Prison gerrymandering: Who should use the silent bloc of non-voters? (op-ed)


Ava DuVernay’s 2016 documentary The 13th was named after the amendment to the US constitution that abolished slavery.  The 13th amendment states neither slavery nor involuntary servitude, except as punishment for a crime shall exist in the United States.  But the filmmaker believes the phrase “except as punishment for a crime” means slavery still exists in modern prisons. 

But slave and indentured servant are not interchangeable.

Under chattel slavery the slave was owned as property with no human rights, the 13th amendment abolished that concept.  An indentured servant is a person under contract to work for another person for a definite period of time, without pay.  Therefore, a person forced to work against one’s will as punishment for a crime is analogous to indentured servitude not chattel slavery.  Also, prison labor modeled after indentured servitude was conceived in the late seventeenth-century as an alternative to making criminals public spectacles and torturing them.  That means the 13th amendment advanced humane treatment of criminals. 

But is there a circumstance where prisons can be analogous to slavery? 

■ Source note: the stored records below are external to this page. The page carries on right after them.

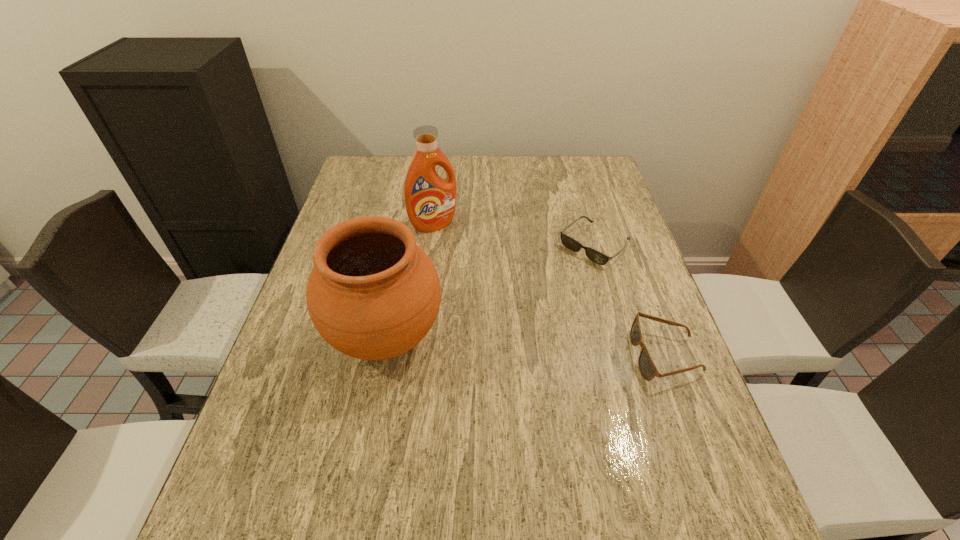 Locate an element on the screen. free space between the taller sunglasses and the pottery is located at coordinates (526, 347).

The width and height of the screenshot is (960, 540). I want to click on free spot between the detergent and the taller sunglasses, so [x=550, y=290].

Find the location of a particular element. object that ranks as the closest to the shortest object is located at coordinates (648, 370).

Locate an element on the screen. The image size is (960, 540). object that is the closest to the farther sunglasses is located at coordinates (648, 370).

Where is `free space that satisfies the following two spatial constraints: 1. on the front side of the farther sunglasses; 2. on the frames of the taller sunglasses`? free space that satisfies the following two spatial constraints: 1. on the front side of the farther sunglasses; 2. on the frames of the taller sunglasses is located at coordinates (626, 355).

Where is `vacant space that satisfies the following two spatial constraints: 1. on the front side of the taller sunglasses; 2. on the frames of the pottery`? vacant space that satisfies the following two spatial constraints: 1. on the front side of the taller sunglasses; 2. on the frames of the pottery is located at coordinates (382, 355).

At what (x,y) coordinates should I click in order to perform the action: click on blank space that satisfies the following two spatial constraints: 1. on the back side of the shorter sunglasses; 2. on the left side of the pottery. Please return your answer as a coordinate pair (x, y). The height and width of the screenshot is (540, 960). Looking at the image, I should click on pyautogui.click(x=403, y=245).

At what (x,y) coordinates should I click in order to perform the action: click on vacant space that satisfies the following two spatial constraints: 1. on the back side of the detergent; 2. on the left side of the pottery. Please return your answer as a coordinate pair (x, y). The height and width of the screenshot is (540, 960). Looking at the image, I should click on (407, 225).

Find the location of a particular element. free spot that satisfies the following two spatial constraints: 1. on the front side of the detergent; 2. on the frames of the taller sunglasses is located at coordinates (418, 355).

I want to click on vacant space that satisfies the following two spatial constraints: 1. on the front side of the taller sunglasses; 2. on the frames of the shorter sunglasses, so click(x=626, y=355).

A recent headline said: ‘Prison gerrymandering’ shifts political power in Pennsylvania.   The article stated in Pennsylvania the 2020 census will be followed by new congressional and state legislative maps in 2021.  And by counting prisoners as living in their prisons and not at their home addresses, Pennsylvania’s system for drawing political maps (gerrymandering) benefits white rural votes at the expense of urban voters.

           
The Census Bureau counts each person’s “usual residence” which is defined as where a person lives and sleeps most of the time.  For example, someone hospitalized temporarily would be counted at their home address, but a resident in a long-term psychiatric institution would be counted at the facility address.  College students are counted at school and not at home.  The Census Bureau stated since the majority of people in prison live and sleep in the prison counting prisoners anywhere other than the prison would not be consistent with the concept of “usual residence”.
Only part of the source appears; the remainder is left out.